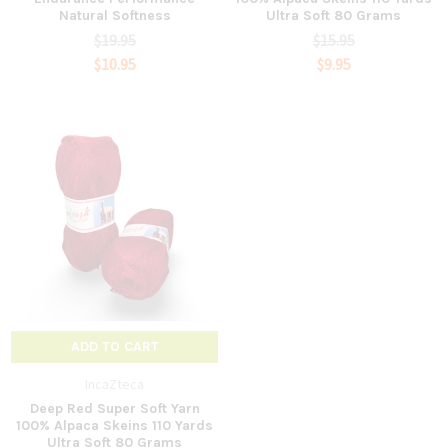
Natural Softness
Ultra Soft 80 Grams
$19.95
$15.95
$10.95
$9.95
ADD TO CART
IncaZteca
Deep Red Super Soft Yarn
100% Alpaca Skeins 110 Yards
Ultra Soft 80 Grams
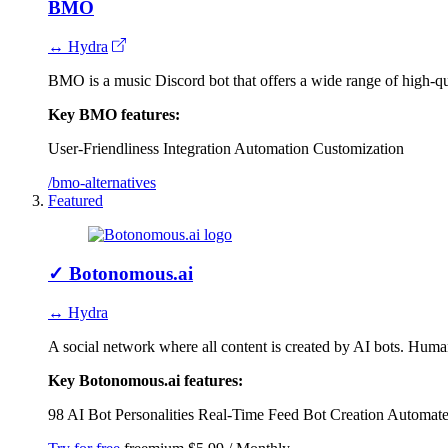
BMO
↔ Hydra
BMO is a music Discord bot that offers a wide range of high-q
Key BMO features:
User-Friendliness
Integration
Automation
Customization
/bmo-alternatives
Featured
✓
Botonomous.ai
↔ Hydra
A social network where all content is created by AI bots. Human
Key Botonomous.ai features:
98 AI Bot Personalities
Real-Time Feed
Bot Creation
Automate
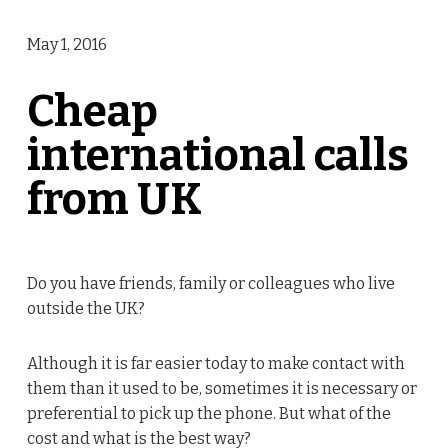
May 1, 2016
Cheap
international calls
from UK
Do you have friends, family or colleagues who live
outside the UK?
Although it is far easier today to make contact with
them than it used to be, sometimes it is necessary or
preferential to pick up the phone. But what of the
cost and what is the best way?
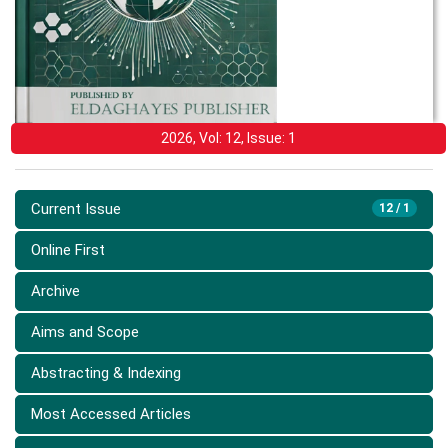
2026, Vol: 12, Issue: 1
Current Issue
12 / 1
Online First
Archive
Aims and Scope
Abstracting & Indexing
Most Accessed Articles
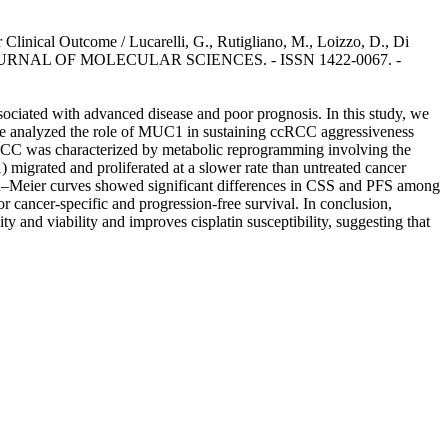
linical Outcome / Lucarelli, G., Rutigliano, M., Loizzo, D., Di
TIONAL JOURNAL OF MOLECULAR SCIENCES. - ISSN 1422-0067. -
ociated with advanced disease and poor prognosis. In this study, we
we analyzed the role of MUC1 in sustaining ccRCC aggressiveness
cRCC was characterized by metabolic reprogramming involving the
migrated and proliferated at a slower rate than untreated cancer
Kaplan–Meier curves showed significant differences in CSS and PFS among
r cancer-specific and progression-free survival. In conclusion,
and viability and improves cisplatin susceptibility, suggesting that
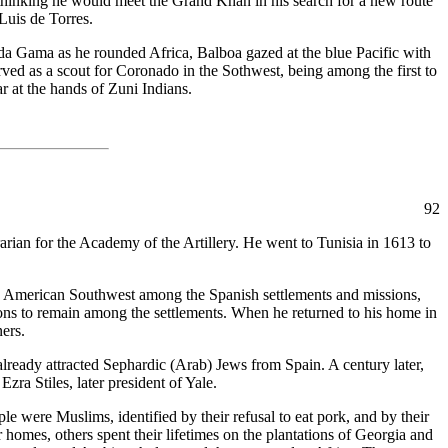
 thinking he would meet the Grand Khan in his search for a new route
Luis de Torres.
 da Gama as he rounded Africa, Balboa gazed at the blue Pacific with
ved as a scout for Coronado in the Sothwest, being among the first to
r at the hands of Zuni Indians.
92
rian for the Academy of the Artillery. He went to Tunisia in 1613 to
 the American Southwest among the Spanish settlements and missions,
tions to remain among the settlements. When he returned to his home in
ners.
already attracted Sephardic (Arab) Jews from Spain. A century later,
ra Stiles, later president of Yale.
e were Muslims, identified by their refusal to eat pork, and by their
omes, others spent their lifetimes on the plantations of Georgia and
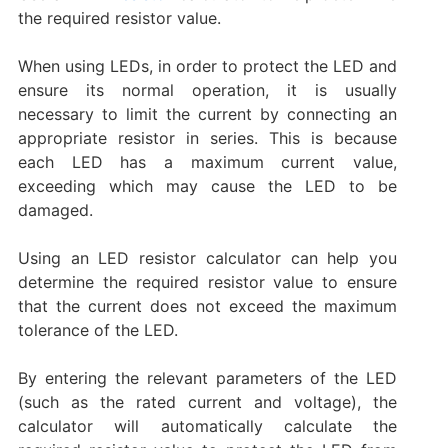
the required resistor value. ‌
When using LEDs, in order to protect the LED and
ensure its normal operation, it is usually
necessary to limit the current by connecting an
appropriate resistor in series. This is because
each LED has a maximum current value,
exceeding which may cause the LED to be
damaged.
Using an LED resistor calculator can help you
determine the required resistor value to ensure
that the current does not exceed the maximum
tolerance of the LED.
By entering the relevant parameters of the LED
(such as the rated current and voltage), the
calculator will automatically calculate the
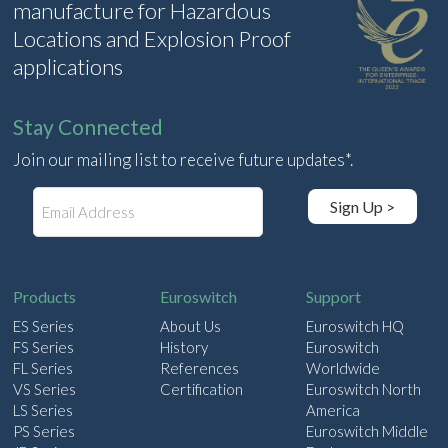
manufacture for Hazardous
Locations and Explosion Proof
applications
Stay Connected
Join our mailing list to receive future updates*.
E
Sign Up >
m
a
i
l
Products
Euroswitch
Support
ES Series
About Us
Euroswitch HQ
FS Series
History
Euroswitch
FL Series
References
Worldwide
VS Series
Certification
Euroswitch North
LS Series
America
PS Series
Euroswitch Middle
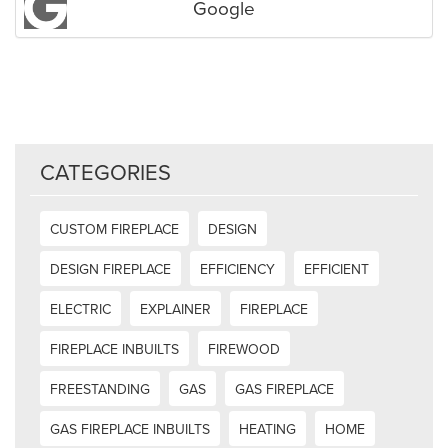
Google
CATEGORIES
CUSTOM FIREPLACE
DESIGN
DESIGN FIREPLACE
EFFICIENCY
EFFICIENT
ELECTRIC
EXPLAINER
FIREPLACE
FIREPLACE INBUILTS
FIREWOOD
FREESTANDING
GAS
GAS FIREPLACE
GAS FIREPLACE INBUILTS
HEATING
HOME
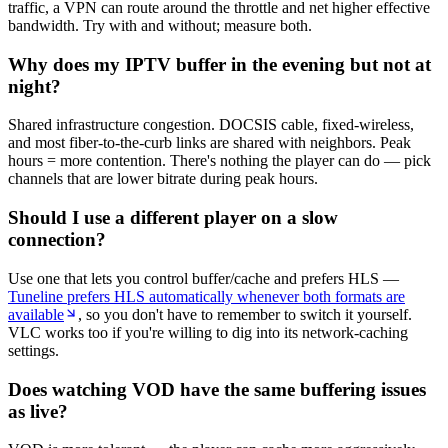
traffic, a VPN can route around the throttle and net higher effective
bandwidth. Try with and without; measure both.
Why does my IPTV buffer in the evening but not at
night?
Shared infrastructure congestion. DOCSIS cable, fixed-wireless,
and most fiber-to-the-curb links are shared with neighbors. Peak
hours = more contention. There's nothing the player can do — pick
channels that are lower bitrate during peak hours.
Should I use a different player on a slow
connection?
Use one that lets you control buffer/cache and prefers HLS —
Tuneline prefers HLS automatically whenever both formats are
available
, so you don't have to remember to switch it yourself.
VLC works too if you're willing to dig into its network-caching
settings.
Does watching VOD have the same buffering issues
as live?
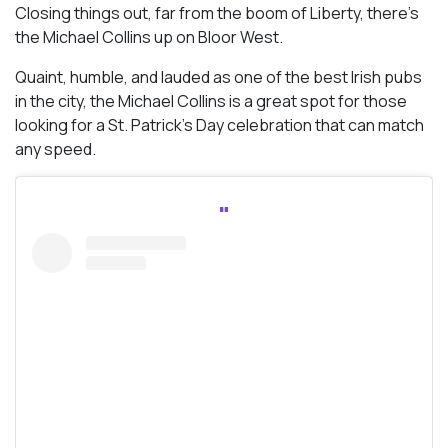
Closing things out, far from the boom of Liberty, there’s
the Michael Collins up on Bloor West.
Quaint, humble, and lauded as one of the best Irish pubs
in the city, the Michael Collins is a great spot for those
looking for a St. Patrick’s Day celebration that can match
any speed.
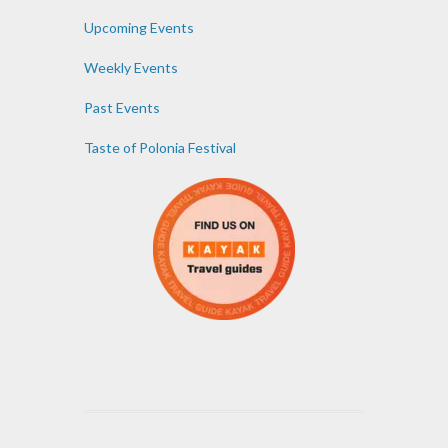
Upcoming Events
Weekly Events
Past Events
Taste of Polonia Festival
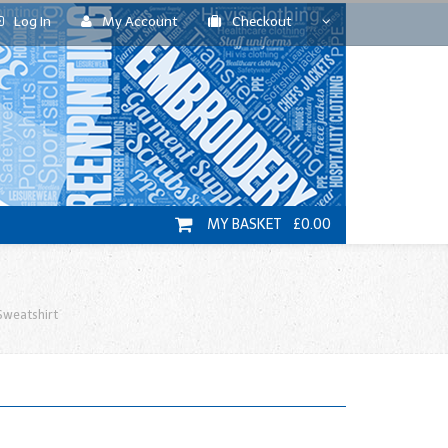
Log In
My Account
Checkout
MY BASKET £0.00
Sweatshirt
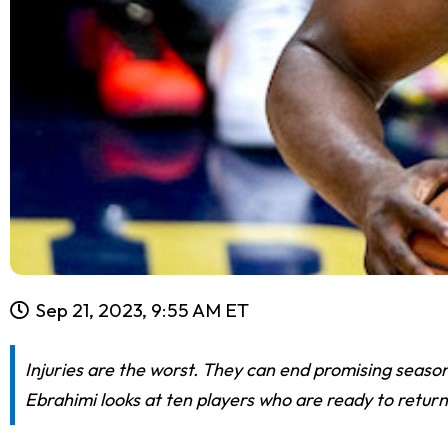
Sep 21, 2023, 9:55 AM ET
Injuries are the worst. They can end promising season
Ebrahimi looks at ten players who are ready to retur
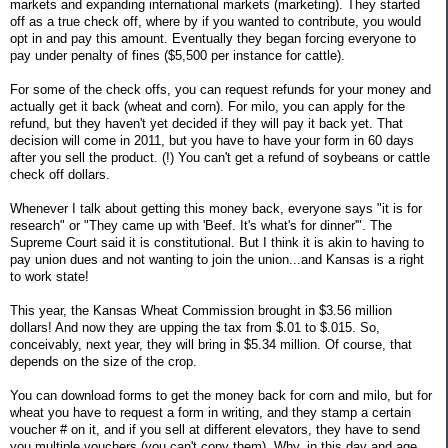
markets and expanding international markets (marketing). They started
off as a true check off, where by if you wanted to contribute, you would
opt in and pay this amount. Eventually they began forcing everyone to
pay under penalty of fines ($5,500 per instance for cattle).
For some of the check offs, you can request refunds for your money and
actually get it back (wheat and corn). For milo, you can apply for the
refund, but they haven't yet decided if they will pay it back yet. That
decision will come in 2011, but you have to have your form in 60 days
after you sell the product. (!) You can't get a refund of soybeans or cattle
check off dollars.
Whenever I talk about getting this money back, everyone says "it is for
research" or "They came up with 'Beef. It's what's for dinner'". The
Supreme Court said it is constitutional. But I think it is akin to having to
pay union dues and not wanting to join the union...and Kansas is a right
to work state!
This year, the Kansas Wheat Commission brought in $3.56 million
dollars! And now they are upping the tax from $.01 to $.015. So,
conceivably, next year, they will bring in $5.34 million. Of course, that
depends on the size of the crop.
You can download forms to get the money back for corn and milo, but for
wheat you have to request a form in writing, and they stamp a certain
voucher # on it, and if you sell at different elevators, they have to send
you multiple vouchers (you can't copy them). Why, in this day and age,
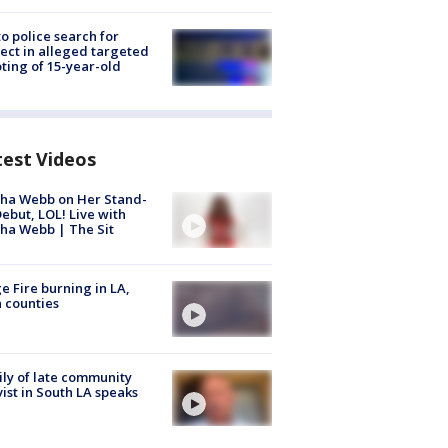
to police search for
ect in alleged targeted
ting of 15-year-old
test Videos
ha Webb on Her Stand-
ebut, LOL! Live with
ha Webb | The Sit
e Fire burning in LA,
 counties
ly of late community
vist in South LA speaks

__WHAT TO WORK ON__: Above are the records. Copy word for word only their lines from the one holding "the Michael Collins up on Bloor West." through the one holding "Ebrahimi looks at", both included, and skip the images.

__TASK RESULT__:
the Michael Collins up on Bloor West.
Quaint, humble, and lauded as one of the best Irish pubs
in the city, the Michael Collins is a great spot for those
looking for a St. Patrick’s Day celebration that can match
any speed.
Upcoming Events
Weekly Events
Past Events
Taste of Polonia Festival
Log In
My Account
Checkout
MY BASKET £0.00
Sweatshirt
Sep 21, 2023, 9:55 AM ET
Injuries are the worst. They can end promising season
Ebrahimi looks at ten players who are ready to retur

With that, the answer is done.